Posted on December 13, 2021
In order to be eligible for Medicaid, you cannot have recently transferred assets. Congress does not want you to move into a nursing home on Monday, give all your money to your children (or whomever) on Tuesday, and qualify for Medicaid on Wednesday. So it has imposed a penalty on people who transfer assets without receiving fair value in return.
This penalty is a period of time during which the person transferring the assets will be ineligible for Medicaid. The penalty period is determined by dividing the amount transferred by what Medicaid determines to be the average private pay cost of a nursing home in your state.
However, Congress has created a very important escape hatch from the transfer penalty: the penalty will be "cured" if the transferred asset is returned in its entirety, or it will be reduced if the transferred asset is partially returned (although some states do not permit partial returns and only give credit for the full return of transferred assets).
Partially curing a transfer can be a “half a loaf” planning strategy for Medicaid applicants who want to preserve some assets. In this case, a nursing home resident transfers all of his or her funds to the resident’s children (or other family members) and applies for Medicaid, receiving a long ineligibility period. After the Medicaid application has been filed, the recipients return half the transferred funds, thus “curing” half of the ineligibility period and giving the nursing home resident the funds he or she needs to pay for care until the remaining penalty period expires.
The person who returns the money needs to be the same person who received the gift; otherwise, it is not really a return of the original gift. But many people will have spent the gifted assets and no longer have any money to return. If the person who received the transfer no longer has the funds to cure, other family members could give or loan that person the funds to do so.

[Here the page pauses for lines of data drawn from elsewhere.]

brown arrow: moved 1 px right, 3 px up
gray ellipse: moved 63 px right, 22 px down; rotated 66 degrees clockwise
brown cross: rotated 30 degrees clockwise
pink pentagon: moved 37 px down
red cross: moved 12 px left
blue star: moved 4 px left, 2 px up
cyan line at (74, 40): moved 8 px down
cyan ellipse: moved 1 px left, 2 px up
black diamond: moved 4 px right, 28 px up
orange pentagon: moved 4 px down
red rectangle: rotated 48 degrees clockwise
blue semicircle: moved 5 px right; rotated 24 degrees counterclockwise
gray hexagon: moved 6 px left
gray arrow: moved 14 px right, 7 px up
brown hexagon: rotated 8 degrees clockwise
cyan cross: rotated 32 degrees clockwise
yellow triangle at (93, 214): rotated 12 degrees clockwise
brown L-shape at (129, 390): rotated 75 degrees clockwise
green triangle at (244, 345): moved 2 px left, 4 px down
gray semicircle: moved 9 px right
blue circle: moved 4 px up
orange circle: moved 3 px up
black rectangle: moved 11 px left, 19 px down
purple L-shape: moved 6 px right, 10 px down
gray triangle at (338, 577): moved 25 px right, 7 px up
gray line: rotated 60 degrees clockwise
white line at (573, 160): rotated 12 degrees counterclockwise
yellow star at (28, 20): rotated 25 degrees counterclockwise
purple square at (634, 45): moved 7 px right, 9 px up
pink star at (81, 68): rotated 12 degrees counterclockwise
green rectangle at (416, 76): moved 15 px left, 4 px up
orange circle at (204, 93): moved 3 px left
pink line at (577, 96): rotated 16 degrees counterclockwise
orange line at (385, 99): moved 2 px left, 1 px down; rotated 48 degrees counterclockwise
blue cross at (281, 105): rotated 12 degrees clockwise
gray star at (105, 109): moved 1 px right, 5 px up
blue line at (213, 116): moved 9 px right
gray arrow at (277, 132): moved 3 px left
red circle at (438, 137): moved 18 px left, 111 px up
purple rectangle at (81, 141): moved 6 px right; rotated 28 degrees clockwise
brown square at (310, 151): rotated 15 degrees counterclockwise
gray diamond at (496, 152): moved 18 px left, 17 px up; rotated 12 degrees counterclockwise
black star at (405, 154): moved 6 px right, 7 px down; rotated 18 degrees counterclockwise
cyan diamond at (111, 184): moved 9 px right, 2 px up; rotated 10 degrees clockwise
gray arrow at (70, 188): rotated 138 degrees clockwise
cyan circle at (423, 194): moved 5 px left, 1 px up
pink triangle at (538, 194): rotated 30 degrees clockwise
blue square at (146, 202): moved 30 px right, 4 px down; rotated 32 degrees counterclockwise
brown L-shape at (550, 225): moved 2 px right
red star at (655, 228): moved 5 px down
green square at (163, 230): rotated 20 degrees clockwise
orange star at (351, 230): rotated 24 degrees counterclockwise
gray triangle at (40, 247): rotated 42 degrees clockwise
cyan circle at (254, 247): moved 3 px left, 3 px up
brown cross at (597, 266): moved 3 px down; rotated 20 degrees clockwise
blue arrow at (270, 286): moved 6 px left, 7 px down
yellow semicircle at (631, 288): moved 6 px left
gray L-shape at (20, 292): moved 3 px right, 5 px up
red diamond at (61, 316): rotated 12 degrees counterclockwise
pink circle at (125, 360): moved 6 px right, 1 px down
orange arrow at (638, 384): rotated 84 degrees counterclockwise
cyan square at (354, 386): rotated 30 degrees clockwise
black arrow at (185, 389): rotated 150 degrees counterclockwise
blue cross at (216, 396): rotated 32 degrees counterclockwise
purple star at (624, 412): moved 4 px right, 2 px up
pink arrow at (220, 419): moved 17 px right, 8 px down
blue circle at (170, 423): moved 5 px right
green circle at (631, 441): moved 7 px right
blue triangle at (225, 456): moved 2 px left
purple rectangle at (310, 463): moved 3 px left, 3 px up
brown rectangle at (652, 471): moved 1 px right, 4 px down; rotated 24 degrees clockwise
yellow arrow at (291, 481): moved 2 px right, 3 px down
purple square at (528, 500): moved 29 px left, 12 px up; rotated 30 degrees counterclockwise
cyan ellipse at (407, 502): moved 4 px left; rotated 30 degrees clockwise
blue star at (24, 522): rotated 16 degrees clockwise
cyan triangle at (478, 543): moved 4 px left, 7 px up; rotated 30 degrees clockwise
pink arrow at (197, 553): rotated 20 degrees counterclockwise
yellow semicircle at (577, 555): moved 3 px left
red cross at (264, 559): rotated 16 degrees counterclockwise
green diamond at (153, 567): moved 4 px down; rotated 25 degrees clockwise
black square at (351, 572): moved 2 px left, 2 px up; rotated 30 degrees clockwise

Returning the funds will likely mean the Medicaid applicant will have excess resources that will need to be spent down before the applicant will qualify for Medicaid. States vary on how they handle returns. Some states may consider payments made directly to the nursing home on behalf of the Medicaid applicant to be a return of funds; others require that the payments go directly to the applicant.
Your attorney can help you navigate Medicaid’s complicated rules and application process. To find an attorney near you, click here.
More from our blog…
What Is a Qualified Personal Residence Trust (QPRT)?
A qualified personal residence trust (QPRT) is an irrevocable trust used to achieve estate and gift tax savings. The basic idea behind a QPRT is to [...]
Limited Power of Attorney in Estate Planning
A power of attorney (POA) is a document that authorizes one or more parties (known as the “agent” or “attorney-in-fact”) to act on behalf of [...]
What Is IRMAA and How Does It Affect My Medicare Premiums?
As we near retirement, we may assume that once Medicare kicks in, our medical insurance premiums will be fixed. However, many people may not realize that [...]
What Is Memory Care, and What Are Its Benefits?
Memory care is specialized care for patients living with Alzheimer’s disease, dementia, or other conditions that cause memory loss. Hospitals and nursing homes may have memory [...]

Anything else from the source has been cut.